Monday had an early shift at the ward so Rusty said he’d take a cab to the airport. She agreed, then changed her mind at the last minute. Getting a coworker to cover her shift, she drove him to Armstrong International, taking the interstate at slower speeds than he’d ever seen her follow.
They embraced in a temporary parking space at the departure level. Monday ended it, telling him to have a safe flight and then turning away before betraying too much with a look on her face.
There were no seats available in first class. Rusty got stuck in a window seat in row 28, which was fine. He told himself he was happy to be going home. Sleepy little Ocean Pines sounded like a tonic after a month in New Orleans.
The return flight was a lot less eventful than the one that brought him south, for which Rusty was grateful. Clear skies all the way. Not so much as a little hiccup of turbulence.
Best of all, he was able to see it. If not quite as clearly as he once might have, then close enough.

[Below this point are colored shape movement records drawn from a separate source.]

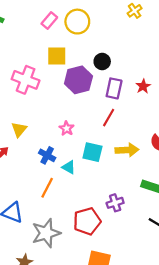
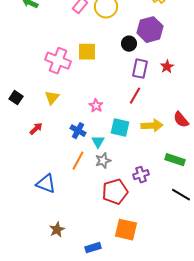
yellow square: (57, 56) -> (87, 52), moved
purple hexagon: (78, 80) -> (150, 30), moved
yellow triangle: (19, 129) -> (52, 98), moved
cyan triangle: (69, 167) -> (98, 142), turned 32
gray star: (46, 233) -> (103, 161), moved, size x0.6

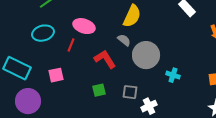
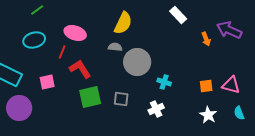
gray semicircle: (124, 40) -> (115, 47), turned -32
red L-shape: (105, 59) -> (80, 69), moved
green square: (99, 90) -> (90, 97), size x1.6
white cross: (149, 106) -> (156, 109), moved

He didn’t make much conversation with his seatmates on the flight back to Baltimore, content to simply look out the window. His eyes got irritated after prolonged exposure to sunlight, lined with angry veins well beyond the standard description of bloodshot. He wasn’t too worried about that. The clinician had told him it might take months for the irritation to fully resolve.
He retrieved his dust-covered Lexus from the lot at BWI and made the familiar two hour drive. His favorite part of the journey, crossing over the Chesapeake Bay Bridge to reach Maryland’s eastern shore, struck him with a surprisingly depressive wallop. The sense of content anticipation he’d felt about returning to Ocean Pines while on the plane suddenly vanished.
What was there to feel good about? Once again, he was crawling back to the place where he’d grown up but where he’d never totally felt at home. Returning here after after spending the last month in another place that was once home but somehow never would be again, at least not in the same way.
As he drove along Route 1 toward Ocean Pines, Rusty reflected on a basic truth he’d somehow managed to avoid ever since that bleary dawn when he’d turned his back on Las Vegas and everything he’d built for himself out there.
He had no home.
Not Ocean Pines, comfortable as it was. Not New Orleans, despite the emotional bonds he’d formed there, both old and new. Certainly not Vegas, a place he was scared to even think about in any great detail.
How long could he keep hiding out here in coastal Maryland? Whiling away the days in his big rented house, seeing few people except for the occasional drink with his cop buddy Jim Biddison. Waiting for some kind of sign to arise, telling him he’d truly escaped the consequences of the past—or for some unseen ax to fall and bring the delayed punishment he’d long felt was due.
As he pulled his car into the pebbled driveway of 24 Echo Run, noticing the piles of leaves that had accumulated in his absence, Rusty just couldn’t make himself feel like h
e’d returned to a place where he could stay much longer. Something had to give.
He let himself in and set his bags down in the front hallway. Then he walked through the empty house with the uneasy gait of a trespasser. Rusty didn’t know exactly what had happened to make this place where he’d lived for over a year seem like it belonged to someone else. He didn’t know if it was a lingering sense of disorientation from the utterly insane events in which he’d played a role in Louisiana, or if it would prove to be a more lasting phenomenon.
All he knew for sure was that things had changed. Marking time here in Ocean Pines and waiting for an indication of what to do next was no longer an option.
He knew what to do.
He had to go back to Vegas, and find out exactly what was waiting for him out there.